I have a fajita bar party coming up and I mentioned to the hostess that I was a bit worried of people picking out the onions and peppers etc..
I always add extra and charge for it..
However I suggested someone serving the meat.
I would freak if my food ran out.. I much rather not make a huge profit than have that happen.
Iam sure it will one day.
Anyway. she asked if I would serve and I gladly said yes.
She is paying..
What Iam planning to do however is add a clause in my contract that states something to that effect.
That if someone is accepting a drop-off that they would be responsible if the food ran out.
In a nice way ofcourse.
I would then beat it to death while setting up the contract , that it would be wise to order a little bit more food so that you don't run into trouble.
People and food are a no no.
They just go nuts.

Hind sight is 20/20.
If she loves your food she will hire you again.
If she doesn't hire you.. oh well. Her loss..

Good luck
Danielle


----------



## w.debord (Mar 6, 2001)

We found the only way to have a consistant and great product was to always be there to serve it. There are so many factors that can go wrong with drop offs. We thought it basicly came down to two types of catering, your either there and monitor the whole food service or your a carry out/drop off caterer.
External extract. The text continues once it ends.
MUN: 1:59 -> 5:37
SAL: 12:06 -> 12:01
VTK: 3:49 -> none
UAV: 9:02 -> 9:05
I know that sounds rather hardlined but it's really true. When it's your food it's always your name on the line. People are quick to bad mouth something and they don't always have a clue as to the "whys" of what went wrong in their opinion.
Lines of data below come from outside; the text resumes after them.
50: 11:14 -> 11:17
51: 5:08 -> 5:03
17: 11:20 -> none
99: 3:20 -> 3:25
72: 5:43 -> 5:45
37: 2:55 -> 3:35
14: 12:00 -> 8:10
We'd cater parties where the govenor (or some other "important person) was two hours late showing up to the party and as you served yet another round of H.d's you'd hear the guests mumbling among themselves "where's dinner? Something must be wrong with this caterer...?" and it's not like you can address each guest and tell them "well the hostess wants to wait" or "the hostess told us their'd only be 20 guests, sorrry we didn't plan for 40". Your trapped in a no win situation.

My point is there's always situations like this. You can explain everything all you want to the host, but the guests who are your next potiental clients never know it's not your mess up. It's frustrating. Sometimes you just have to state your case to the client and let it go, their are clients you can never please who want rediculous things from you. They can't have it both ways...an endless supply of food and no one there to control it.


----------



## culianryman (Mar 30, 2002)

Well repeat business is the biggest way all Caters survive and grow. Keeping this segment of business satisfied and growing is a real change. Repeat customers will be come more confident in their ability to be more vocal and some times they are positive and other times they are not. Keeping them happy should be yours and every ones goal here.

I find when doing these light meal offerings that combing the Meat this case the Fajita Chicken Strips with the Vegetables is a UN safe or perhaps an unpredictable means of ensuring enough product volume. Offering them in separate dishes allows you more control of portions. This also allows the guest to eat more of what they like. The way around having to over extend your profit margin by issuing too much food is to control the amount of filling they use in the Fajitas by using a smaller flour tortilla.

I normally figure for a buffet lunch that people will eat 2.5 fajitas using about 2 ounces of chicken strips and 1.5 ounces of veggies. 

Running out of food for any caterer is a deathblow but losing your repeat guest business is even a bigger deathblow.


How would I handle this? Just as you have said you have done. Offering a savings on the next event is perfect. You now know that they love your Fahitas!!

Chef Rick


----------



## marmalady (Apr 19, 2001)

Ahhhh, smaller tortillas for portion control -now THERE'S a sneaky little trick!!! Love it!


----------